Because it works so well, voice search is a high point of the Nexus Player experience.

The system froze a couple times during my testing, which nobody wants. But rather than having to unplug and replug the box like you do with Roku, there’s a button on the bottom of the Nexus Player that shakes it out of its coma without having to reboot. The same button puts it in Bluetooth pairing mode, which lets you use the separately sold, AA-powered Gamepad for Nexus Player ($40).

As a gaming device, it suffers from the same lack of good content. But once the number of controller-compatible titles in the Google Play Games store bulks up, the Nexus Player will become a promising low-cost gaming console, too. Playing Badland with the controller added an extra sense of gravity when the protagonist(s) were heavy, and Asphalt 8 translated very well to the big screen with console-style controls.

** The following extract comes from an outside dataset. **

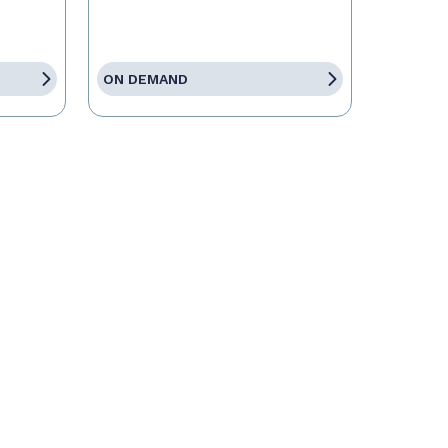
ON DEMAND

Google has big plans for Android TV. A few TV manufacturers are expected to offer sets with the platform built in, which may help its app ecosystem grow. It’s not there yet: Google Cast can mirror things you’re watching at on your browser or mobile device, but most users will prefer having it all accessible on-screen. Once its app selection catches up, look out. Android TV’s smooth interface and interplay with Google services stand out in the streamer field.